FDA Chief Scott Gottlieb Has Resigned
The FDA commissioner, who took stands against teen vaping and online opioid sales, said he wants to spend more time with his family.
Food and Drug Administration Commissioner Scott Gottlieb resigned Tuesday, in a surprising departure from the Trump administration.
Gottlieb, 46, was sworn into leadership of the $5.1 billion agency in May 2017 and had generally been seen as a quiet and effective leader. He had previously served at FDA during the second Bush administration as a deputy commissioner, with a background as a physician and public health policy expert. News of his resignation was first reported by the Washington Post, with his departure timed for the next month.
In a letter to FDA staff, which the agency shared on Twitter, Gottlieb explained that he wanted to spend more time with his family. “There’s perhaps nothing that could pull me away from this role other than the challenge of being apart from my family for these past two years and missing my wife and three young children,” he wrote. He also thanked them for “their sacrifice over the past two years.”
In his resignation letter, Gottlieb wrote: “I’m fortunate for the opportunity that the President of the United States afforded me to lead this outstanding team, at this time, in this period of wonderful scientific advances.”
He then reflected on what he described as his agency’s signature policies, from seeking to reduce morbidity associated with tobacco use to confronting e-cigarette use by teens, to fighting opioid addiction rates, to improving food safety and tracking foodborne illness outbreaks.
“We cracked down on bogus stem cell therapies, on sham homeopathy, on unsafe medical device products, on tobacco sales to minors, on unsafe dietary supplements, and on kratom,” Gottlieb wrote.
He also noted that the FDA approved a “record number” of generic medicines, prescription drugs, and medical devices in 2017, and then again in 2018.
Skyrocketing prescription drug pricing became a national topic of scrutiny during Gottlieb’s tenure.
Makers of prescription and generic drugs alike praised Gottlieb. “His efforts have made a meaningful impact for patients in need of innovative medicines,” said PhRMA, the pharmaceutical industry’s lobbying group, in a statement.
Said the Association for Accessible Medicines, which represents generic drug manufacturers: “Dr.
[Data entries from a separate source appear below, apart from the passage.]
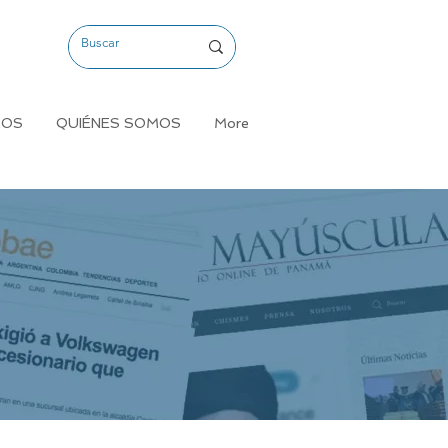
MOS
QUIÉNES SOMOS
More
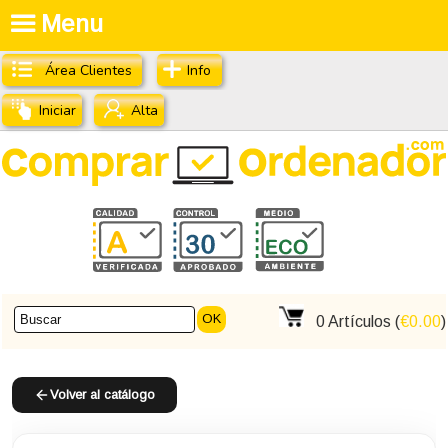
Menu
Área Clientes
Info
Iniciar
Alta
OK
0
Artículos (
€0.00
)
Volver al catálogo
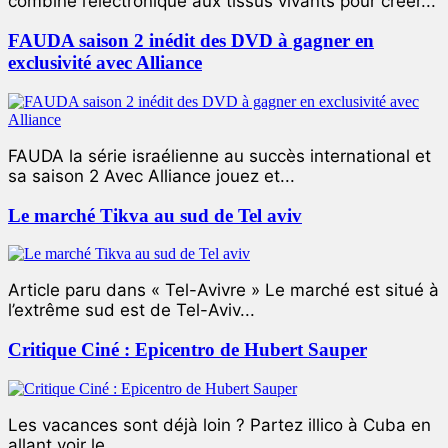
combiné l’électronique aux tissus vivants pour créer...
FAUDA saison 2 inédit des DVD à gagner en
exclusivité avec Alliance
FAUDA la série israélienne au succès international et
sa saison 2 Avec Alliance jouez et...
Le marché Tikva au sud de Tel aviv
Article paru dans « Tel-Avivre » Le marché est situé à
l’extrême sud est de Tel-Aviv...
Critique Ciné : Epicentro de Hubert Sauper
Les vacances sont déjà loin ? Partez illico à Cuba en
allant voir le...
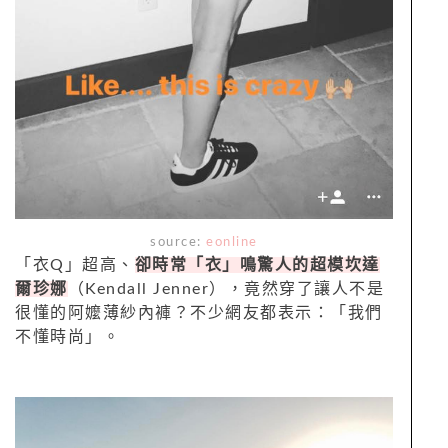
source:
eonline
「衣Q」超高、
卻時常「衣」鳴驚人的超模坎達
爾珍娜
（Kendall Jenner），竟然穿了讓人不是
很懂的阿嬤薄紗內褲？不少網友都表示：「我們
不懂時尚」。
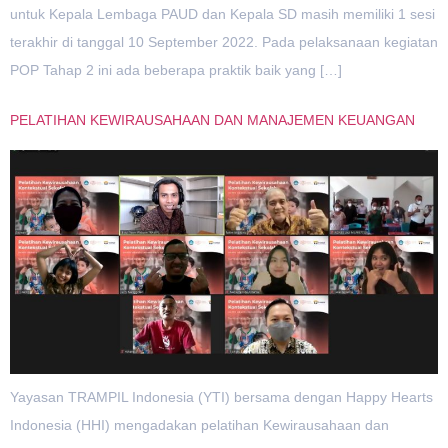
untuk Kepala Lembaga PAUD dan Kepala SD masih memiliki 1 sesi
terakhir di tanggal 10 September 2022. Pada pelaksanaan kegiatan
POP Tahap 2 ini ada beberapa praktik baik yang […]
PELATIHAN KEWIRAUSAHAAN DAN MANAJEMEN KEUANGAN
Yayasan TRAMPIL Indonesia (YTI) bersama dengan Happy Hearts
Indonesia (HHI) mengadakan pelatihan Kewirausahaan dan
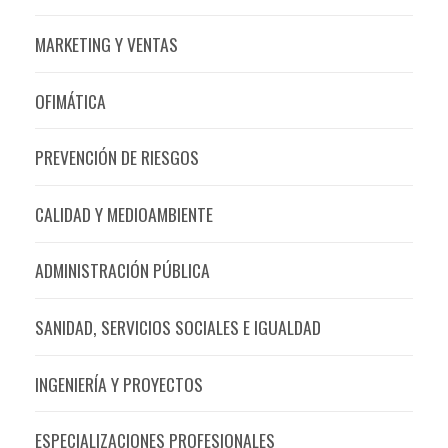
MARKETING Y VENTAS
OFIMÁTICA
PREVENCIÓN DE RIESGOS
CALIDAD Y MEDIOAMBIENTE
ADMINISTRACIÓN PÚBLICA
SANIDAD, SERVICIOS SOCIALES E IGUALDAD
INGENIERÍA Y PROYECTOS
ESPECIALIZACIONES PROFESIONALES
Gottlieb used his bully pulpit to speak out early and forcefully about brand drug companies withholding samples needed by generic drug makers, about rebate traps and other anti-competitive abuses in the pharmaceutical supply chain which unfortunately widen the gap between patients and the affordable generic and biosimilar medicines they deserve.”
Health and Human Services chief Alex Azar also praised Gottlieb’s efforts to make experimental drugs available to ill patients and spur agency approval of more generic drugs. “The public health of our country is better off for the work Scott and the entire FDA team have done over the last two years,” Azar said in a statement. “I will personally miss working with Scott.”
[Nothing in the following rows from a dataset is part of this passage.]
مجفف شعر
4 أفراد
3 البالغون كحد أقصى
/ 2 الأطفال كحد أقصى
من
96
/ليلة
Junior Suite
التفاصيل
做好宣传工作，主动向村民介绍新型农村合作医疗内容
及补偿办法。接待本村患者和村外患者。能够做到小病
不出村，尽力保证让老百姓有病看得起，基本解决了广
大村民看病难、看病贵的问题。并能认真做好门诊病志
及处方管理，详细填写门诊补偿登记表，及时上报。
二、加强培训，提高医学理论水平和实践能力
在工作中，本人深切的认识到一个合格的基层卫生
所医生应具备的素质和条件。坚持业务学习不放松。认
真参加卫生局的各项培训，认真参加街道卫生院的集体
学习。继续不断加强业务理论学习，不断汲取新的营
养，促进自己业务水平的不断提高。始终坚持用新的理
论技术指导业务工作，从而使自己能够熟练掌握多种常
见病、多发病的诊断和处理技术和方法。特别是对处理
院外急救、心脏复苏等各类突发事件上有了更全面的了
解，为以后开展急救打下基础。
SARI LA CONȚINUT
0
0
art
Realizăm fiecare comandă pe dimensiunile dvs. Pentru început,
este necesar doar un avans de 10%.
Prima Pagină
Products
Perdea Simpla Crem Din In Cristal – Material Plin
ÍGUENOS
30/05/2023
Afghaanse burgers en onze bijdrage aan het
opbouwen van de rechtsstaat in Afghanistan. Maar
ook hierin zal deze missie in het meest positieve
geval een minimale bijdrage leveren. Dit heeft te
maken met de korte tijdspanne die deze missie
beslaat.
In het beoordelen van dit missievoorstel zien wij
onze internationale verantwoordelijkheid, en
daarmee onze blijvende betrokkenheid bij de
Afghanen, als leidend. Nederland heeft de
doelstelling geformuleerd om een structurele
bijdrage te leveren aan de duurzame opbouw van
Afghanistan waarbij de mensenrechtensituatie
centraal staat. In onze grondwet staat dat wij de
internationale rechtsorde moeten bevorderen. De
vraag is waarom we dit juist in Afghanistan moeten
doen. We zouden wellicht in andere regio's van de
Pharmaceutical industry attorney Chad Landmon of Axinn said, "Gottlieb was generally regarded as one of the superstars of the Trump administration," in a statement sent to BuzzFeed News. He said Gottlieb's push to approve generic drugs to lower drug prices was a "dramatic shift" in FDA's approach, which in the past has not focused on drug costs.
But Michael Carome of Public Citizen, a consumer watchdog group that has frequently criticized the FDA under Gottlieb’s leadership, had this to say: “Good riddance.”
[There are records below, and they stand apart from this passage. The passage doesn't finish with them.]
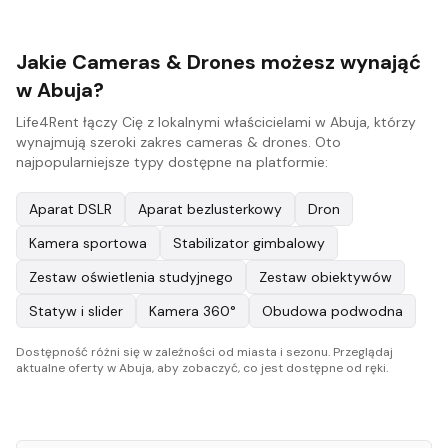
Jakie Cameras & Drones możesz wynająć
w Abuja?
Life4Rent łączy Cię z lokalnymi właścicielami w Abuja, którzy
wynajmują szeroki zakres cameras & drones. Oto
najpopularniejsze typy dostępne na platformie:
Aparat DSLR
Aparat bezlusterkowy
Dron
Kamera sportowa
Stabilizator gimbalowy
Zestaw oświetlenia studyjnego
Zestaw obiektywów
Statyw i slider
Kamera 360°
Obudowa podwodna
Dostępność różni się w zależności od miasta i sezonu. Przeglądaj
aktualne oferty w Abuja, aby zobaczyć, co jest dostępne od ręki.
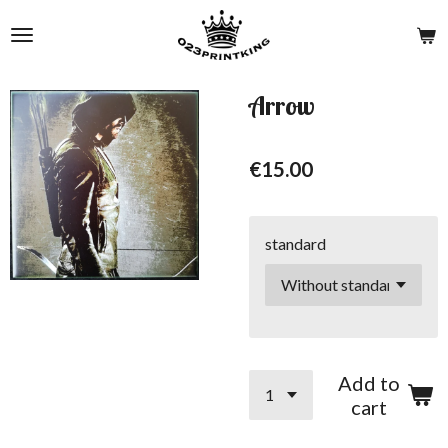
Skip
to
main
content
Arrow
€15.00
standard
Add to
cart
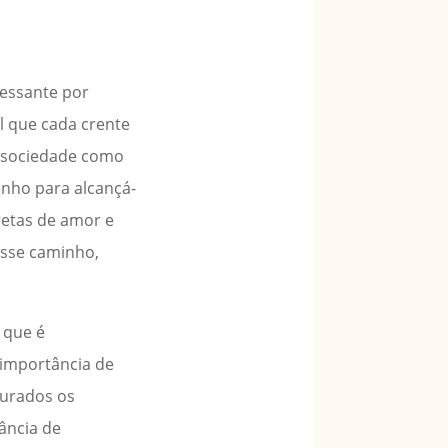
cessante por
l que cada crente
a sociedade como
inho para alcançá-
retas de amor e
desse caminho,
 que é
 importância de
turados os
ância de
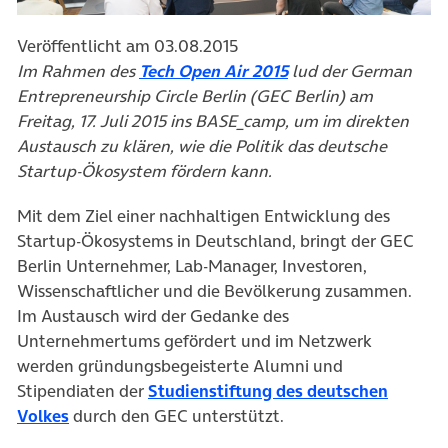
Veröffentlicht am 03.08.2015
(öffnet in neuem Tab
Im Rahmen des
Tech Open Air 2015
lud der German
Entrepreneurship Circle Berlin (GEC Berlin) am
Freitag, 17. Juli 2015 ins BASE_camp, um im direkten
Austausch zu klären, wie die Politik das deutsche
Startup-Ökosystem fördern kann.
Mit dem Ziel einer nachhaltigen Entwicklung des
Startup-Ökosystems in Deutschland, bringt der GEC
Berlin Unternehmer, Lab-Manager, Investoren,
Wissenschaftlicher und die Bevölkerung zusammen.
Im Austausch wird der Gedanke des
Unternehmertums gefördert und im Netzwerk
werden gründungsbegeisterte Alumni und
Stipendiaten der
Studienstiftung des deutschen
(öffnet in neuem Tab)
Volkes
durch den GEC unterstützt.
“We opposed his nomination because of his deep ties to industry and his deregulatory stances that, in our view, undermine public health,” Carome told BuzzFeed News. “We are not sorry to see him go now, and to hope he is not just replaced by someone else with such deep entanglements with industry.”
Before becoming commissioner, Gottlieb worked in the venture capital industry looking at new health care firms. He served on the board of drug maker GlaxoSmithKline, and had received payments from medical firms for consulting and speeches.
On the food safety side, industry attorney Steve Armstrong of Georgetown University credited Gottlieb for keeping strengthened Obama administration guidelines on track during his tenure. "I found Commissioner Gottlieb to be extremely sensitive to the concerns about consumer safety and he certainly helped the agency keep its mission."
The FDA's Food Safety Modernization Act was signed into law in 2011 and the agency has created new regulations following its enactment ever since, said Armstrong. "Commissioner Gottlieb kept that process going forward and I think he deserves credit for that."
This post has been updated with comments from Steve Armstrong and Chad Landmon.